Nun lagen die mit rotem Seidenband zugebundene, vergilbte Karte und das mit zahlreichen Leder- und sonstigen Schnüren umwickelte Buch vor mir. Beide Schriftstücke sahen sehr alt aus und ich beschloss sie vorest noch nicht zu lesen, da mir Flynn schon die ganze Zeit neugierig über die Schulter spähte, auf die er sein Kinn abgelegt hatte und kitzelte mit den Schnurrhaaren unbeabsichtigt meine Wange. Doch er schien dies nicht bemerkt zu haben.
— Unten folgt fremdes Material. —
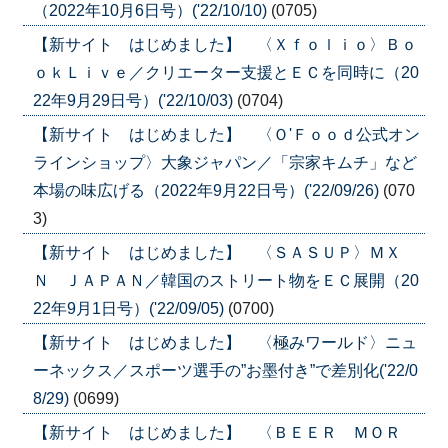
（2022年10月6日号）('22/10/10)
(0705)
【新サイト はじめました】 〈Ｘｆｏｌｉｏ〉Ｂｏ
ｏｋＬｉｖｅ／クリエーター支援とＥＣを同時に（20
22年9月29日号）('22/10/03)
(0704)
【新サイト はじめました】 〈Ｏ'Ｆｏｏｄ公式オン
ラインショップ〉大象ジャパン／「宗家キムチ」など
本場の味広げる（2022年9月22日号）('22/09/26)
(070
3)
【新サイト はじめました】 〈ＳＡＳＵＰ〉ＭＸ
Ｎ ＪＡＰＡＮ／韓国のストリート物をＥＣ展開（20
22年9月1日号）('22/09/05)
(0700)
【新サイト はじめました】 〈極みワールド〉ニュ
ーネックス／スポーツ選手の”お墨付き”で差別化('22/0
8/29)
(0699)
【新サイト はじめました】 〈ＢＥＥＲ ＭＯＲ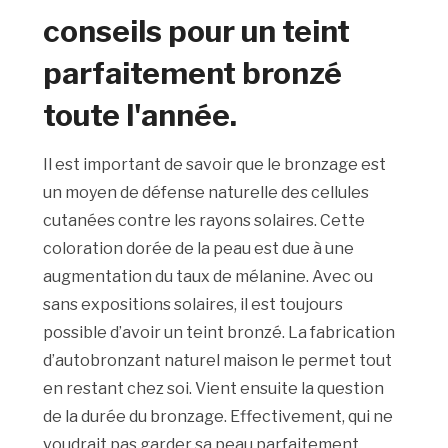
conseils pour un teint
parfaitement bronzé
toute l'année.
Il est important de savoir que le bronzage est
un moyen de défense naturelle des cellules
cutanées contre les rayons solaires. Cette
coloration dorée de la peau est due à une
augmentation du taux de mélanine. Avec ou
sans expositions solaires, il est toujours
possible d’avoir un teint bronzé. La fabrication
d’autobronzant naturel maison le permet tout
en restant chez soi. Vient ensuite la question
de la durée du bronzage. Effectivement, qui ne
voudrait pas garder sa peau parfaitement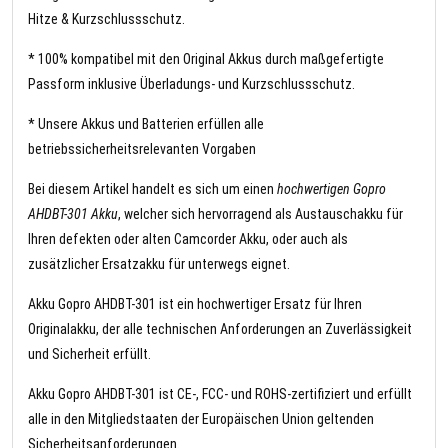
Hitze & Kurzschlussschutz.
* 100% kompatibel mit den Original Akkus durch maßgefertigte
Passform inklusive Überladungs- und Kurzschlussschutz.
* Unsere Akkus und Batterien erfüllen alle
betriebssicherheitsrelevanten Vorgaben
Bei diesem Artikel handelt es sich um einen
hochwertigen Gopro
AHDBT-301 Akku
, welcher sich hervorragend als Austauschakku für
Ihren defekten oder alten Camcorder Akku, oder auch als
zusätzlicher Ersatzakku für unterwegs eignet.
Akku Gopro AHDBT-301 ist ein hochwertiger Ersatz für Ihren
Originalakku, der alle technischen Anforderungen an Zuverlässigkeit
und Sicherheit erfüllt.
Akku Gopro AHDBT-301 ist CE-, FCC- und ROHS-zertifiziert und erfüllt
alle in den Mitgliedstaaten der Europäischen Union geltenden
Sicherheitsanforderungen.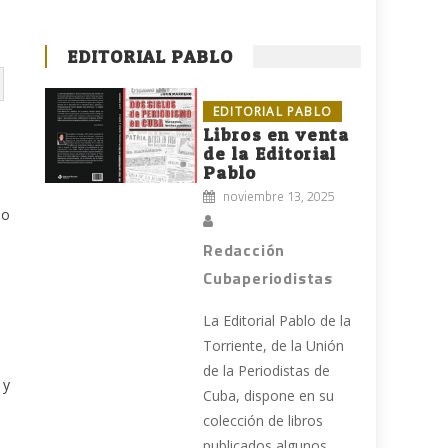
EDITORIAL PABLO
EDITORIAL PABLO
Libros en venta
de la Editorial
Pablo
noviembre 13, 2025
io
Redacción
Cubaperiodistas
La Editorial Pablo de la
Torriente, de la Unión
de la Periodistas de
 y
Cuba, dispone en su
colección de libros
publicados algunos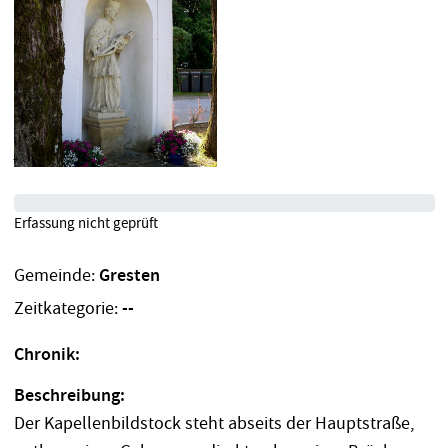
Erfassung nicht geprüft
Gemeinde:
Gresten
Zeitkategorie:
--
Chronik:
Beschreibung:
Der Kapellenbildstock steht abseits der Hauptstraße,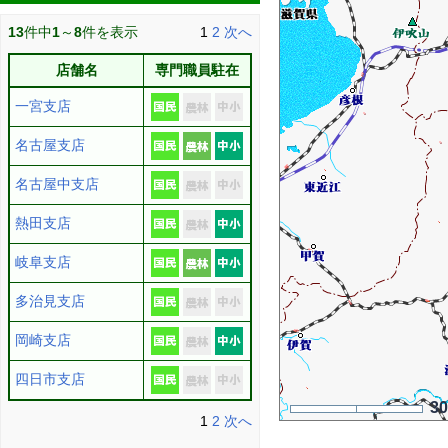
13
件中
1
～
8
件を表示
1
2
次へ
店舗名
専門職員駐在
一宮支店
名古屋支店
名古屋中支店
熱田支店
岐阜支店
多治見支店
岡崎支店
四日市支店
3
1
2
次へ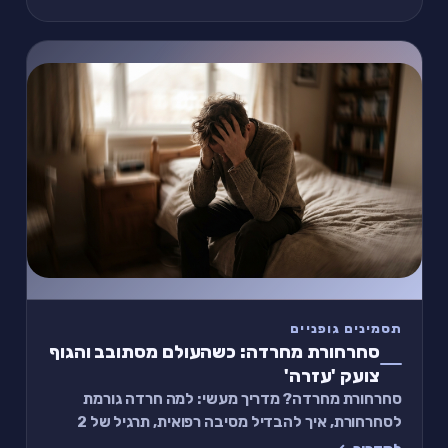
תסמינים גופניים
סחרחורת מחרדה: כשהעולם מסתובב והגוף
צועק 'עזרה'
סחרחורת מחרדה? מדריך מעשי: למה חרדה גורמת
לסחרחורת, איך להבדיל מסיבה רפואית, תרגיל של 2
דקות להרגעה, ומתי לפנות לרופא.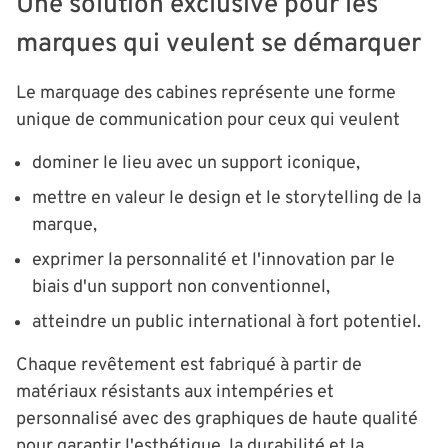
Une solution exclusive pour les
marques qui veulent se démarquer
Le marquage des cabines représente une forme
unique de communication pour ceux qui veulent
dominer le lieu avec un support iconique,
mettre en valeur le design et le storytelling de la
marque,
exprimer la personnalité et l'innovation par le
biais d'un support non conventionnel,
atteindre un public international à fort potentiel.
Chaque revêtement est fabriqué à partir de
matériaux résistants aux intempéries et
personnalisé avec des graphiques de haute qualité
pour garantir l'esthétique, la durabilité et la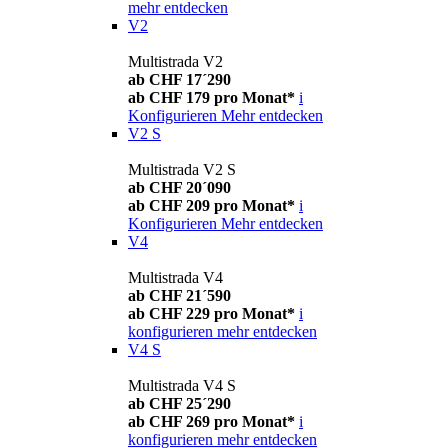
mehr entdecken
V2
Multistrada V2
ab CHF 17´290
ab CHF 179 pro Monat*
i
Konfigurieren
Mehr entdecken
V2 S
Multistrada V2 S
ab CHF 20´090
ab CHF 209 pro Monat*
i
Konfigurieren
Mehr entdecken
V4
Multistrada V4
ab CHF 21´590
ab CHF 229 pro Monat*
i
konfigurieren
mehr entdecken
V4 S
Multistrada V4 S
ab CHF 25´290
ab CHF 269 pro Monat*
i
konfigurieren
mehr entdecken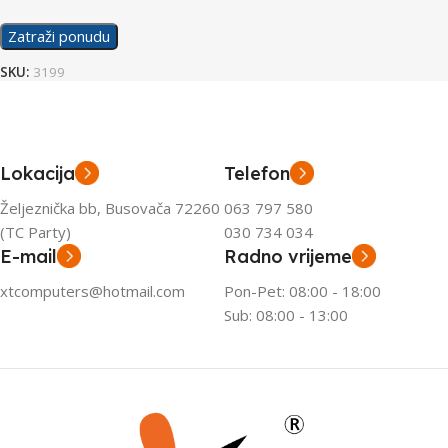
Zatraži ponudu
SKU:
3199
Lokacija
Telefon
Željeznička bb, Busovača 72260
063 797 580
(TC Party)
030 734 034
E-mail
Radno vrijeme
xtcomputers@hotmail.com
Pon-Pet: 08:00 - 18:00
Sub: 08:00 - 13:00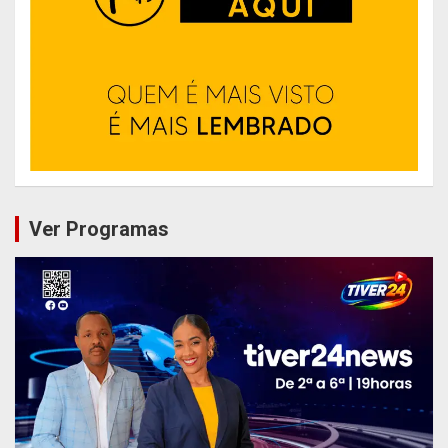
Ver Programas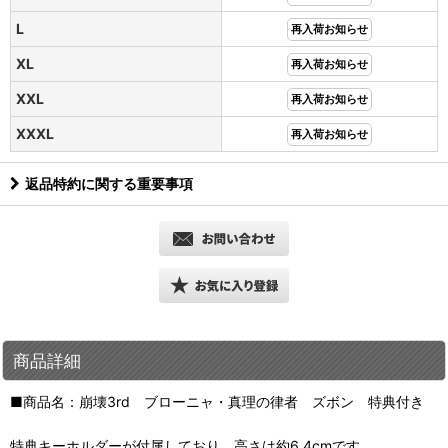
L
再入荷お知らせ
XL
再入荷お知らせ
XXL
再入荷お知らせ
XXXL
再入荷お知らせ
返品特約に関する重要事項
商品詳細
■商品名：崩壊3rd ブローニャ・真理の律者 ズボン 特典付き
特典キーホルダーが付属しており、高さは約6.4cmです。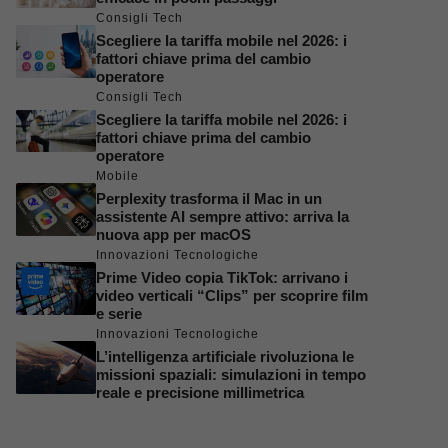
Consigli Tech
Scegliere la tariffa mobile nel 2026: i
fattori chiave prima del cambio
operatore
Consigli Tech
Scegliere la tariffa mobile nel 2026: i
fattori chiave prima del cambio
operatore
Mobile
Perplexity trasforma il Mac in un
assistente AI sempre attivo: arriva la
nuova app per macOS
Innovazioni Tecnologiche
Prime Video copia TikTok: arrivano i
video verticali “Clips” per scoprire film
e serie
Innovazioni Tecnologiche
L’intelligenza artificiale rivoluziona le
missioni spaziali: simulazioni in tempo
reale e precisione millimetrica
"Buh.", er schreckte zurück und senkte beschämt den Blick. "Du bist sauer auf mich, stimmts?", ich nickte langsam und griff unauffällig in den Rucksack. "Es tut mir Leid, Judy! Ich hatte keine andere Chance gesehen und...", ich hob die freie Hand und legte sie ihm auf die Schnauze. "Schh. Dank dir habe ich bis heute überlebt. Was du mit mir vorhast, wird mir also hoffentlich nicht schaden. Ich vertraue dir. Und wenn ich dir damit helfen kann..", ich zog den Karton mit Donuts hervor, den ich irgendwie in meine Tasche gezaubert hatte und stopfte ihm einen in dem Mund. "...möchte ich keine Entschuldigung hören.", in seinen Augen begannen Tränen zu glänzen, als ich ihm auf dem Rücken einer Riesenkatze, flankeirt von Dschungel und Gebirge, die beide von der Morgensonne beschienen wurden, seinen Verrat verzieh.